XPENG first unveiled its in-house foundational model development framework at CVPR 2025. Just one year on, XPENG has secured a pivotal technical leap: its VLA2.0 ADAS, built atop the self-developed foundational model, has gone into formal mass production, marking an industry-leading closed loop from cutting-edge pre-research to large-scale commercial deployment. Boasting more secure, smoother and higher-efficiency performance than conventional model architectures, VLA2.0 has reshaped user experiences with advanced driver assistance. It set an industry milestone of over 50% assisted driving mileage share within its first month of OTA rollout, establishing a new benchmark for China's advanced assisted driving sector.

The VLA 2.0 was designed from the ground up for Level 4 autonomous driving, enabling a unified software architecture that spans both L2 and L4. Built on the XPENG GX platform, China's first fully self-developed Robotaxi has rolled off the production line with an effective onboard computing power of 3,000 TOPS.

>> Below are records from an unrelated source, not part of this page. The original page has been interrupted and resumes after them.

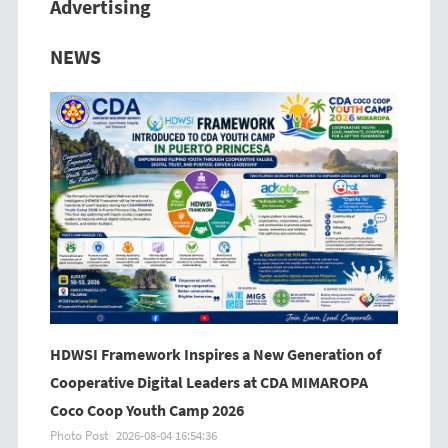
Advertising
Previous
Next
NEWS
HDWSI Framework Inspires a New Generation of
Cooperative Digital Leaders at CDA MIMAROPA
Coco Coop Youth Camp 2026
Photo Post
2026-08-04 16:54:36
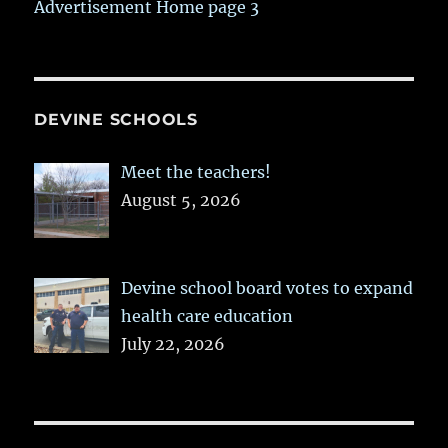
Advertisement Home page 3
DEVINE SCHOOLS
Meet the teachers!
August 5, 2026
Devine school board votes to expand
health care education
July 22, 2026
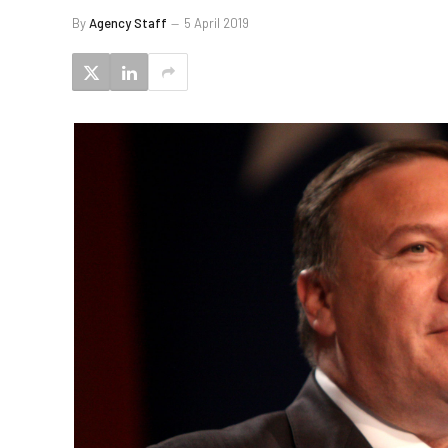
By
Agency Staff
5 April 2019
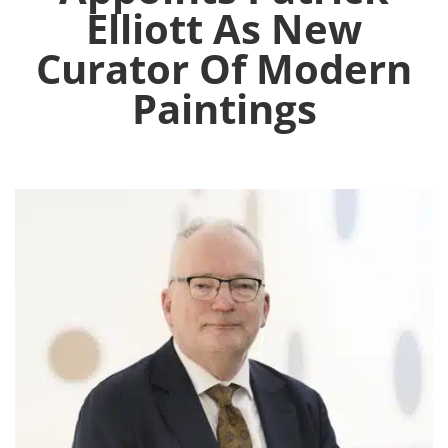
Elliott As New
Curator Of Modern
Paintings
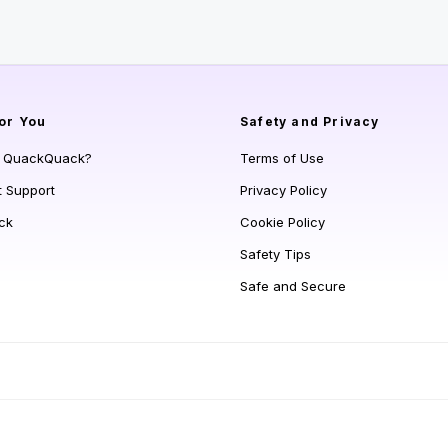
or You
Safety and Privacy
s QuackQuack?
Terms of Use
t Support
Privacy Policy
ck
Cookie Policy
Safety Tips
Safe and Secure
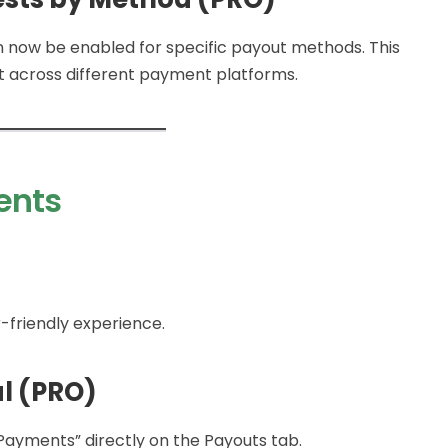
 now be enabled for specific payout methods. This
 across different payment platforms.
ents
-friendly experience.
l (PRO)
 Payments” directly on the Payouts tab.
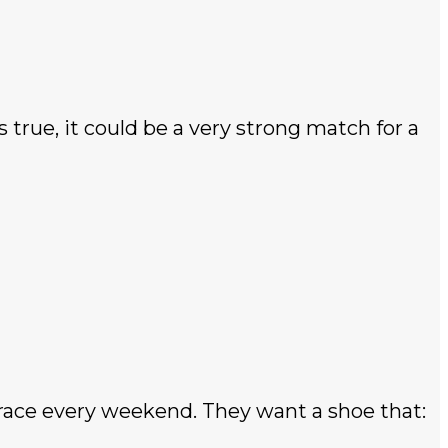
 true, it could be a very strong match for a
 race every weekend. They want a shoe that:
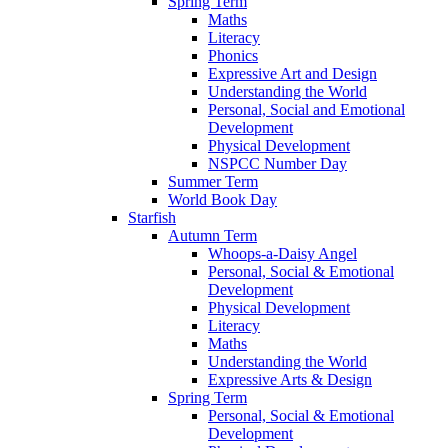
Spring Term
Maths
Literacy
Phonics
Expressive Art and Design
Understanding the World
Personal, Social and Emotional
Development
Physical Development
NSPCC Number Day
Summer Term
World Book Day
Starfish
Autumn Term
Whoops-a-Daisy Angel
Personal, Social & Emotional
Development
Physical Development
Literacy
Maths
Understanding the World
Expressive Arts & Design
Spring Term
Personal, Social & Emotional
Development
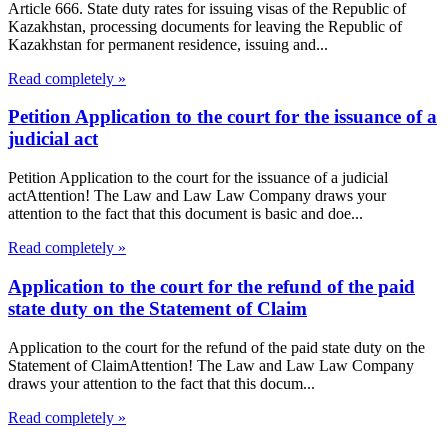
Article 666. State duty rates for issuing visas of the Republic of
Kazakhstan, processing documents for leaving the Republic of
Kazakhstan for permanent residence, issuing and...
Read completely »
Petition Application to the court for the issuance of a
judicial act
Petition Application to the court for the issuance of a judicial
actAttention! The Law and Law Law Company draws your
attention to the fact that this document is basic and doe...
Read completely »
Application to the court for the refund of the paid
state duty on the Statement of Claim
Application to the court for the refund of the paid state duty on the
Statement of ClaimAttention! The Law and Law Law Company
draws your attention to the fact that this docum...
Read completely »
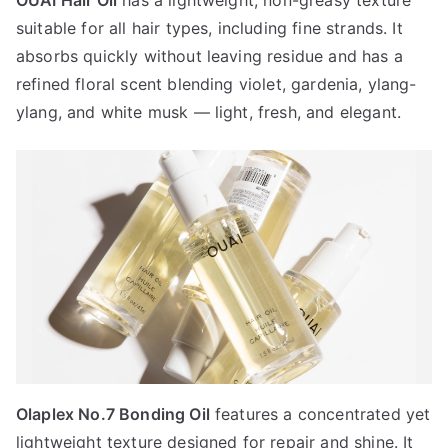
OUAI Hair Oil
has a lightweight, non-greasy texture
suitable for all hair types, including fine strands. It
absorbs quickly without leaving residue and has a
refined floral scent blending violet, gardenia, ylang-
ylang, and white musk — light, fresh, and elegant.
Olaplex No.7 Bonding Oil
features a concentrated yet
lightweight texture designed for repair and shine. It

XPENG's Robotaxi has rolled out in mass production, featuring VLA 2.0 foundation model and delivering L4 autonomous driving capabilities

First Disclosure of the Complete Technical Blueprint for World Models, Advancing Foundation Models for the Physical World

Centered on world model development, XPENG has gradually established a sophisticated technical system. At CVPR 2026, Dr. Xianming Liu unveiled XPENG's complete technical roadmap for its world model for the first time.

At CVPR, Dr. Xianming Liu further elaborated on XPENG's Physical AI layout and introduced the world model as another core pillar of the brand's foundational model system. He noted XPENG is developing a world model capable of Deliberative Reasoning, Controllable Generation, and Long-Horizon Forecasting. Instead of replacing or competing against one another, the world model and VLA2.0 complement each other by leveraging diverse training signals to boost the model's comprehension of the physical environment and its corresponding execution capabilities within real-world scenarios. XPENG's Physical-World Foundation Model, serving as both the VLA 2.0 and the World Model. Essentially, they are pursuing the same thing: iteratively scaling up model parameters, training datasets and task complexity to cultivate a robust foundational model tailored for the physical world.

Learning from Humans and Learning from the Real World

Dr. Xianming Liu explained that within XPENG's foundational model architecture, VLA2.0 learns primarily from human driving behaviors. It unifies modeling across video streams, human commands and vehicle motion outputs to master rational decision-making amid complicated traffic conditions. And the world model learns the underlying laws of the physical world via predicting future states and scene evolution, enabling controllable generation, long-horizon forecasting and causal reasoning. VLA2.0 teaches the model how to act, while the world model empowers it to understand how the surrounding world evolves after each action.

Combined, the two technologies aim to build a Physical AI foundational model that deeply perceives the real world and executes safe action.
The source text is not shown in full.